Argentine courts agreed, and the law has become a powerful weapon in
relieving Argentina's poverty. There are still problems, according to Caro,
who said that
with credit so tight, many workers have to negotiate ways to buy equipment
or supplies to keep the factories running.
The workers at Ghelco are gradually finding ways around that problem.
With so little capital, the plant requires customers to supply the raw
materials for their orders
or pay for them up front. But they deliver the final product at prices
much lower than before the bankruptcy, even when the retailers' contribution
is accounted for.
The factory also is benefiting from dropping 29 higher-paid managers
from the payroll. Lately, orders have begun to pick up.
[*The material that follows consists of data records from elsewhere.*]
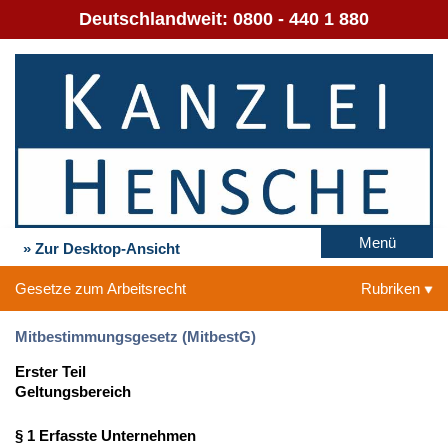
Deutschlandweit:
0800 - 440 1 880
Menü
» Zur Desktop-Ansicht
Gesetze zum Arbeitsrecht
Rubriken
Mitbestimmungsgesetz (MitbestG)
Erster Teil
Geltungsbereich
§ 1 Erfasste Unternehmen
The company was
operating at 60
percent capacity when the owners filed for bankruptcy; Caro said he
hopes Ghelco will surpass that by mid-year.
"Right at the beginning there was no one there for the average Argentine
on the street," said Norbert Monzon, president of the Ghelco workers' cooperative.
"We're
doing what we've always done, what we know we can do as well as anyone.
And now we're doing it knowing that if we don't, there won't be a job,
there won't be a
paycheck."
After it became clear that the workers were turning the factory around,
labor unions began to call, asking how they could help, Monzon said. The
government has
formed an agency to assist workers in reopening closed plants.
And the owners?
"They called us a few months ago," Monzon said. "They asked us if they could buy the plant back from us."